In front of Sunny’s Bar in very hip Red Hook (NYC) sits this splendid survivor ’53 Willys pickup obviously still doing the work it was designed to do: haul loads. Triborough has been documenting its comings and goings with a terrific set of pictures at the Cohort, so lets pick a few and see what the cargo consists of.
The most common load is garbage bags; mixed in this case.
Or all black, as on this day.
Fresh bales of straw…
And sprouting ones. Are they the same ones a month or so later?
And no load at all. Few things I like more than seeing old trucks still hauling the goods.
Here’s my CC on an old Willys Pickup in my neighborhood also still hauling loads
There is an almost identical but lifted one that I see around town once and while.
I agree that it’s nice to see oldies still hauling the goods, but that thing isn’t fit for service with the sag in the middle and the ancient bias-plys it’s rolling on.
I don’t see any sag in the middle, and I sincerely doubt there is one. I think it may be the angle it’s sitting that might make you think it has a sag.
Someone restore this beautiful thing before it splits in half from the rustmonster
My Dad used to tell a story of how he sold an old 40’s Ford that sagged and had a welded frame. The guy that bought it broke it in half going over railroad tracks. This was in Erie, Pa. right after the war as cars were hard to get. I’m sure it was a total rustbucket. He said he sold it for a good price (don’t remember how much). He was working in a garage in the grease pit when the buyer came looking for him, said he froze his ass off waiting for the guy to leave!

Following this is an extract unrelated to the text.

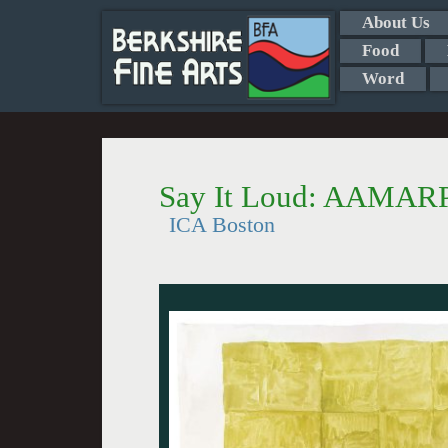
About Us
Food
Word
Say It Loud: AAMARP
ICA Boston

There’s definite dag in the middle. Under the cowl. Not necessarily rust, it may have taken a jump and bent the frame. It makes a cool street/yard ornament, but I’d hate to drive that beast very far.

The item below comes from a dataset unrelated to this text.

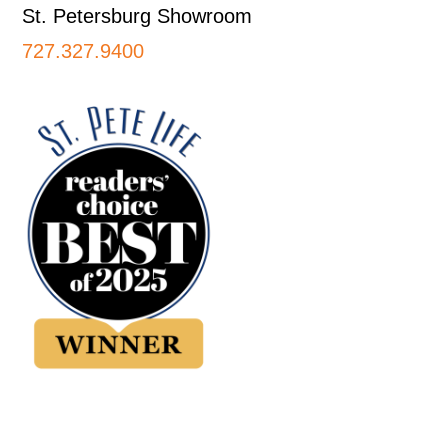
St. Petersburg Showroom
727.327.9400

It is definitely swaybacked. Surprised it still passes NY inspection.
Cost might be prohibitive but if you can straighten frames after an accident I am pretty sure an old unit like this can be straightened. Too good to park.
Most of the time I find it to be cheaper to fix than replace.
Saw these on the Cohort and hoped they’d get a full audience. Very cool.
This looks pretty good for old vehicle in New York standards. I can still see the edges of the fenders, the bottoms of the doors, and the sides of the bed are mostly intact. Chevy C/Ks often get more swayback and rustier than this. As long as the frame is mostly intact or the rust is not uber intense New York does not care. However, some shops are more strict than others and I saw plenty of rustier vehicles when I lived there. If the vehicle is pre-1996 then to hell with emissions to boot!
Why are 98% of old pickups either red or this color of green? Not complaining, just observing. My 63 F100 was this color too.
The sway could also be soft front cab mounts, a problem on older Ford pickups in the rustbelt.
Downstate NY vehicles don’t get rusty as quickly as Upstaters, if only because anything more than 3-4 inches and many people just don’t take their cars out.
The frame certainly is sagged, it’s visible in all three side profile pictures. 61 years of heavy loads will do that.
Perhaps the three on the tree and clutch pedal are a theft deterrent in this modern day and age…
I was going to add that in the first pic, the hood appears slightly raised, skewing the sight angles, esp with a rear end that seems higher than the front.
But then I scratched my head and decided that once the running boards rotted off, the chassis probably lost 50% of its structural integrity. Next month after the snow melts, the truck will be folded up like a reverse wallet, with green on the outside and brown on the inside.
Ah, the Red Hook Willys. I took my Baja out to see it a while back and managed to make off with this photo. The owners at the bar were very nice, too.
http://autofrei.files.wordpress.com/2013/01/p1052133a.jpg
My mother-in-law told me about a ’49 Willys pickup for sale just up the road from her, so I went to take a look at it. It looked fairly solid, but for three grand it needed a lot of work, so it’s another car on the “cars I didn’t buy” list.
Still fun to see this one running still around, even if it has seen better days.